Snider coach Kurt Tippmann admitted he did not feel confident when it came to his defense stopping North Side inside the 1-yard line on fourth down on Friday to preserve a 17-14 overtime victory. But it was not because he does not have faith in his players.
“(North Side quarterback Michael Lovett) is very dynamic, and in a fourth-and-one situation, the percentage of getting the stop is not in our favor,” Tippmann said.
Despite the odds, Tippmann prepared his team well. Over the course of two timeouts – first by North Side then by Snider – prior to the play, the coaching staff spoke to the players about what to look for and what to anticipate before and after the snap.
“Initially, we had a plan for whether they were going to come out in shotgun or whether they were going to come out under center,” Tippmann said. “We called a defense for either one of those. Once their offensive line came out in foot-to-foot (tight) splits, we made sure we knew what we were going to do (during the second timeout).”
The Panthers (9-2) defended the North Side play call perfectly. As Lovett first tried the quarterback sneak, he was bottled up by the push of the Snider defensive tackles, with reinforcements coming from the inside linebackers. Lovett attempted to escape to the outside, but the defensive ends had sealed the corner.

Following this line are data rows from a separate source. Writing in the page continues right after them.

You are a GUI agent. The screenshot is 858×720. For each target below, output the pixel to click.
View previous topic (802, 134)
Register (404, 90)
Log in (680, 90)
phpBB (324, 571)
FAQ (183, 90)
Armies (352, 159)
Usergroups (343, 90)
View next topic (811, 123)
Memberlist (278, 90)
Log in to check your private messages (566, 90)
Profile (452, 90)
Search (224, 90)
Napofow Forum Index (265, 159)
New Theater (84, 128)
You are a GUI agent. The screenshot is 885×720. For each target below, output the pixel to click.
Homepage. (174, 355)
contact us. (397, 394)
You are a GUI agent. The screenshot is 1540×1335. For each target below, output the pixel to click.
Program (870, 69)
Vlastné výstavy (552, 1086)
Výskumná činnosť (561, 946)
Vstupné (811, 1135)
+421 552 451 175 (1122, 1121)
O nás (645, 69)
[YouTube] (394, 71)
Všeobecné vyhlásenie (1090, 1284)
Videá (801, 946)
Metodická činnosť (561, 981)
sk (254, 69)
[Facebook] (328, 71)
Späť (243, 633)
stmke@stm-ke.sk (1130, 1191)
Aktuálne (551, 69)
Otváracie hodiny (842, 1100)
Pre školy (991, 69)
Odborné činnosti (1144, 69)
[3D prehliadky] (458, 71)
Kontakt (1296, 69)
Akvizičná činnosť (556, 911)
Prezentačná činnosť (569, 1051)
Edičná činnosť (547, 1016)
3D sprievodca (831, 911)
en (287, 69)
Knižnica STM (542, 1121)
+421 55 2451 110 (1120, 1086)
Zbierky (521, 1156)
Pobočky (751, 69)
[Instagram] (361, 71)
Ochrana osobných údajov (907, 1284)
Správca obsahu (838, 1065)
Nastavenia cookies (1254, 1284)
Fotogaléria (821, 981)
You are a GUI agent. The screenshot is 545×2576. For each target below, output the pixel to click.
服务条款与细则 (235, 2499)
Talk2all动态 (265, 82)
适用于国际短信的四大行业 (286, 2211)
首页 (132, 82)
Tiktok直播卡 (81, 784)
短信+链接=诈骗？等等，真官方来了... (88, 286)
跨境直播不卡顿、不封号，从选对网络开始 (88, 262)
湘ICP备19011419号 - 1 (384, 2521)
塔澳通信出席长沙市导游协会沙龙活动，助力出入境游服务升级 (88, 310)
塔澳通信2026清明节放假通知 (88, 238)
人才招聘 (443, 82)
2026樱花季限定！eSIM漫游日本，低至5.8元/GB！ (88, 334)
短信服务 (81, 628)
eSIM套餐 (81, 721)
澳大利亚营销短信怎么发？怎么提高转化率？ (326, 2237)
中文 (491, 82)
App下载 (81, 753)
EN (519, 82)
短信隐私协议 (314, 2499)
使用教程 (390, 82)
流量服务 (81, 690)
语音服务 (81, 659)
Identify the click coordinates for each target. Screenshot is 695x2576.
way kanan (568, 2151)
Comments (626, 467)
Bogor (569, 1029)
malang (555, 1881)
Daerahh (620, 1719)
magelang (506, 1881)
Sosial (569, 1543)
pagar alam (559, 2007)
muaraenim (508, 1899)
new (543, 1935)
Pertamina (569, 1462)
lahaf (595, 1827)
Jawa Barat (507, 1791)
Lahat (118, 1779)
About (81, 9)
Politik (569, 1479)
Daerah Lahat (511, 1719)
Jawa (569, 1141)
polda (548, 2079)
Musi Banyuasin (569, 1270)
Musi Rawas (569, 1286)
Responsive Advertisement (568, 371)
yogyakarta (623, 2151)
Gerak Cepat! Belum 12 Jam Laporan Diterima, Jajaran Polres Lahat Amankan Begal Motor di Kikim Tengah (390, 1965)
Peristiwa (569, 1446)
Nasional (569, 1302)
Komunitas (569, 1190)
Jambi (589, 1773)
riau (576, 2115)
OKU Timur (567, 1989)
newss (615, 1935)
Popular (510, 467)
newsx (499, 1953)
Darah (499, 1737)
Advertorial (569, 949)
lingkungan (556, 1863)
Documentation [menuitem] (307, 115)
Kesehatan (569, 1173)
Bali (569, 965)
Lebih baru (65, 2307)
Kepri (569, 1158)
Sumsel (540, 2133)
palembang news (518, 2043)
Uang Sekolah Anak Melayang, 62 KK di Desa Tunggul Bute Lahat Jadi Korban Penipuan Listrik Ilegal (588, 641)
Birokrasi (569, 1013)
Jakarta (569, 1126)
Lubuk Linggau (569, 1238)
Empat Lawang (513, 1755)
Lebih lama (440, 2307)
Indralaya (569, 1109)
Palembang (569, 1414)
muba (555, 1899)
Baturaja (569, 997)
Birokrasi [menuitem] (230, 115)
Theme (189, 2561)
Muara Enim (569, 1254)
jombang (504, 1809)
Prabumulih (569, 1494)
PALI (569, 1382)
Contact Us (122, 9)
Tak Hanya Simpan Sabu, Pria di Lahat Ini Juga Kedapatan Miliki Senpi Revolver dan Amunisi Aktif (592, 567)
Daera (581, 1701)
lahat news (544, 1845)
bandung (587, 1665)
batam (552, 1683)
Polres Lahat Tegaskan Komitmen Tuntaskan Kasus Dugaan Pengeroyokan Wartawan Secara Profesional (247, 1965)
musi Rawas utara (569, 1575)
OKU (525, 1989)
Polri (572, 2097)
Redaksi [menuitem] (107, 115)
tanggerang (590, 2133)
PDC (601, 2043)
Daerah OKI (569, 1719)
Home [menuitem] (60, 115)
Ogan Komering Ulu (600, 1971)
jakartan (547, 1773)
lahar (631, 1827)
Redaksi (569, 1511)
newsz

“The initial surge was plugged, and (Lovett) tried to skate out to the outside, but (senior defensive lineman Donavin O'Day) was on the edge.”
Snider frequently practices fourth-and-goal situations in practice, giving the players plenty of experience to pull from, even with the differences between practice and a game coming down to a single play for a sectional championship.
“In those situations our defensive line has to play a little lower and not get driven back at all."
Cadets sneaking up on foes
When Cadets coach Tim Mannigel describes senior running back Jon Poore, he uses words such as “persistent”, “sneaky good” and “a pleasure to coach”.
In a way, the description of Poore is almost a microcosm of the entire football team.
“I don't think we are a team where if you came an hour early to the game and watched us warm up, you would be blown away,” said Mannigel, whose team earned a berth in the Class 3A regional with a 42-21 victory over Bishop Luers on Friday. “We are not a get-off-the-bus-good kind of team.”
Poore has been not just good, but great over the past several weeks for the Cadets, who have now won seven consecutive games. The senior rushed for 147 yards and five touchdowns against Bishop Luers, won week after scoring a pair of touchdowns and rushing for 140 yards against Bellmont.
“He is sneaky-good in terms of finding the hole,” said Mannigel about Poore. “Earlier in the year he was having some trouble against a lot of stout run defenses. He has come on in the last half of the season for us.”
Poore has also helped alleviate the pressure on the Cadets' passing game, namely quarterback David Morrison.
Starting off strong
There has been nothing flashy about the Saints over the course of three victories that led to a sectional championship, just a consistent, well-disciplined team executing more than the opponent.
One thing that has stood out for the Saints is the ability to get ahead in games. In the first half, Bishop Dwenger has outscored its three sectional opponents – Northridge, Angola and East Noble – by a combined score of 79-3.
That includes key early leads of 14-0 against Northridge and 16-0 against East Noble, along with a 42-0 halftime advantage over Angola.
* South Adams won its first sectional championship since 1996 on Friday night after entering the postseason 2-7. Interestingly, when the Starfires won its last sectional 17 years ago, it also ended the regular season without a winning record, sporting a 4-4 mark before notching three consecutive victories.
* At 11-1, New Haven is one of five teams still alive in Class 4A with one or zero losses on the season, along with New Prairie (12-0), New Palestine (12-0), Columbus East (12-0) and Jasper (11-1).